------ DATASET EXCERPTS ------

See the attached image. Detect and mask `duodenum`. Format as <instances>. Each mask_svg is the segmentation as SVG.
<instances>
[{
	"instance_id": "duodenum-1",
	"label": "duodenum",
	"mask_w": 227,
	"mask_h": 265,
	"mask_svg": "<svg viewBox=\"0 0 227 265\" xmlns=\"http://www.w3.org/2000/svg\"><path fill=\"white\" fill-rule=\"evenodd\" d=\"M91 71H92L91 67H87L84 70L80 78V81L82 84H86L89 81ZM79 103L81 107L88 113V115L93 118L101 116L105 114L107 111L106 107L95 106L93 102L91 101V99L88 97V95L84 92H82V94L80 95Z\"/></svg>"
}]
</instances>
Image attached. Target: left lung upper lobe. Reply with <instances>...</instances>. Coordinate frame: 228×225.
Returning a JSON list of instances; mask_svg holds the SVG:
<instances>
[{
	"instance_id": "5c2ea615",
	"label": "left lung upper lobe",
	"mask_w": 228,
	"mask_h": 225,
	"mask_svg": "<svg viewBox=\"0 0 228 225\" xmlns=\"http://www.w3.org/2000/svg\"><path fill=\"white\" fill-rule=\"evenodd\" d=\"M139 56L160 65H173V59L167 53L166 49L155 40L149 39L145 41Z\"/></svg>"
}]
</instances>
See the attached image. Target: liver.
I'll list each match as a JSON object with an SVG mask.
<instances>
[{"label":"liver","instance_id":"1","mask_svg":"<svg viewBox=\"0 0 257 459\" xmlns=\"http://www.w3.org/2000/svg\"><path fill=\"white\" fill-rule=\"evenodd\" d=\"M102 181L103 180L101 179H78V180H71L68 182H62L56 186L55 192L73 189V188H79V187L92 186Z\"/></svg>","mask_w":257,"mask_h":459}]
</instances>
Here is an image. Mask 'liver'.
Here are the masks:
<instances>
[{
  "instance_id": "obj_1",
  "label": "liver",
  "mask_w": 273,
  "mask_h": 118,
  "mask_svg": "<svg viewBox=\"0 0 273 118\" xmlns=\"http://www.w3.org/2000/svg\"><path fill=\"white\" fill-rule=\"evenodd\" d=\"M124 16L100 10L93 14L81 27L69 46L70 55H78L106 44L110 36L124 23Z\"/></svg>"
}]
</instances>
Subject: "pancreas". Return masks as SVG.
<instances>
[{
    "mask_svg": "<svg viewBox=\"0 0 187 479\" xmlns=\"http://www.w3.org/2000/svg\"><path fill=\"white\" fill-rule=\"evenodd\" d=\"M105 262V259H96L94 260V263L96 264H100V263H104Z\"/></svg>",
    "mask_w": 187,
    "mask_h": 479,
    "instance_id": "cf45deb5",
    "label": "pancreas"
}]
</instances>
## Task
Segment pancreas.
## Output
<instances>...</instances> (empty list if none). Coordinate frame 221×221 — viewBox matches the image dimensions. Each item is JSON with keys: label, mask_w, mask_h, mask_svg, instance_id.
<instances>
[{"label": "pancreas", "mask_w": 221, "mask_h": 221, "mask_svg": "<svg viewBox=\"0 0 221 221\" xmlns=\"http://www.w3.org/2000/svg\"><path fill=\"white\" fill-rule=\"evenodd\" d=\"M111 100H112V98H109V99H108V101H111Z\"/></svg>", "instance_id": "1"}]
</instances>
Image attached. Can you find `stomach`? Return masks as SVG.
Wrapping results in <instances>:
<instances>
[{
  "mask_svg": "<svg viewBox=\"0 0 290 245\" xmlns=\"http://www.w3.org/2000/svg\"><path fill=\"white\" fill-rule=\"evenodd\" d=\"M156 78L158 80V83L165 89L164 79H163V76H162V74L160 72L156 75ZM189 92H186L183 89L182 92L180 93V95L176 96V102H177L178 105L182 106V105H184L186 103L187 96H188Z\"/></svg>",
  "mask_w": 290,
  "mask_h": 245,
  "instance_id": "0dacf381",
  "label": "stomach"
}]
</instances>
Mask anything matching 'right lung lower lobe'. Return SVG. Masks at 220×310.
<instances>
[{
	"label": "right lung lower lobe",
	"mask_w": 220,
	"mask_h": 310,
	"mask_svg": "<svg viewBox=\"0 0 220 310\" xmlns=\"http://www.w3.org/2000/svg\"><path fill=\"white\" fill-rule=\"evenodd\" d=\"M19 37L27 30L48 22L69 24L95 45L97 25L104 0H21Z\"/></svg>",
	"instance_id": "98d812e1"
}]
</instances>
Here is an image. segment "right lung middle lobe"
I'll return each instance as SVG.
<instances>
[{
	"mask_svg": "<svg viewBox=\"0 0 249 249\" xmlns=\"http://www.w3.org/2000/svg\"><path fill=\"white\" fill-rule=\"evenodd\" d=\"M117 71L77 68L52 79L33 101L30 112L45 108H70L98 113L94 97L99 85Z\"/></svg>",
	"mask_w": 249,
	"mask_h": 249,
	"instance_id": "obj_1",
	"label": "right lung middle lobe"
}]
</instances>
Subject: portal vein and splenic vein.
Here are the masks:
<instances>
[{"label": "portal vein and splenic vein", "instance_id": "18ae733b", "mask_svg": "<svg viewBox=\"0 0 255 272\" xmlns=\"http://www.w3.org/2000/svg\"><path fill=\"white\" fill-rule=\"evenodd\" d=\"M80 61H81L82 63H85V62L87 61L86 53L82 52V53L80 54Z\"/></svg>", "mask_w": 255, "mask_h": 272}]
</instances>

------

TRY IT: Restate precisely, and with nothing added, the lines from the one with "<instances>...</instances> (empty list" through the final line of the material.

RESULT:
<instances>...</instances> (empty list if none). Coordinate frame 221×221 — viewBox matches the image dimensions. Each item is JSON with keys: label, mask_w, mask_h, mask_svg, instance_id.
<instances>
[{"label": "pancreas", "mask_w": 221, "mask_h": 221, "mask_svg": "<svg viewBox=\"0 0 221 221\" xmlns=\"http://www.w3.org/2000/svg\"><path fill=\"white\" fill-rule=\"evenodd\" d=\"M111 100H112V98H109V99H108V101H111Z\"/></svg>", "instance_id": "1"}]
</instances>
Image attached. Can you find `stomach`? Return masks as SVG.
Wrapping results in <instances>:
<instances>
[{
  "mask_svg": "<svg viewBox=\"0 0 290 245\" xmlns=\"http://www.w3.org/2000/svg\"><path fill=\"white\" fill-rule=\"evenodd\" d=\"M156 78L158 80V83L165 89L164 79H163V76H162V74L160 72L156 75ZM189 92H186L183 89L182 92L180 93V95L176 96V102H177L178 105L182 106V105H184L186 103L187 96H188Z\"/></svg>",
  "mask_w": 290,
  "mask_h": 245,
  "instance_id": "0dacf381",
  "label": "stomach"
}]
</instances>
Mask anything matching 'right lung lower lobe'. Return SVG. Masks at 220×310.
<instances>
[{
	"label": "right lung lower lobe",
	"mask_w": 220,
	"mask_h": 310,
	"mask_svg": "<svg viewBox=\"0 0 220 310\" xmlns=\"http://www.w3.org/2000/svg\"><path fill=\"white\" fill-rule=\"evenodd\" d=\"M19 37L27 30L48 22L69 24L95 45L97 25L104 0H21Z\"/></svg>",
	"instance_id": "98d812e1"
}]
</instances>
Here is an image. segment "right lung middle lobe"
I'll return each instance as SVG.
<instances>
[{
	"mask_svg": "<svg viewBox=\"0 0 249 249\" xmlns=\"http://www.w3.org/2000/svg\"><path fill=\"white\" fill-rule=\"evenodd\" d=\"M117 71L77 68L52 79L33 101L30 112L45 108H70L98 113L94 97L99 85Z\"/></svg>",
	"mask_w": 249,
	"mask_h": 249,
	"instance_id": "obj_1",
	"label": "right lung middle lobe"
}]
</instances>
Subject: portal vein and splenic vein.
Here are the masks:
<instances>
[{"label": "portal vein and splenic vein", "instance_id": "18ae733b", "mask_svg": "<svg viewBox=\"0 0 255 272\" xmlns=\"http://www.w3.org/2000/svg\"><path fill=\"white\" fill-rule=\"evenodd\" d=\"M80 61H81L82 63H85V62L87 61L86 53L82 52V53L80 54Z\"/></svg>", "mask_w": 255, "mask_h": 272}]
</instances>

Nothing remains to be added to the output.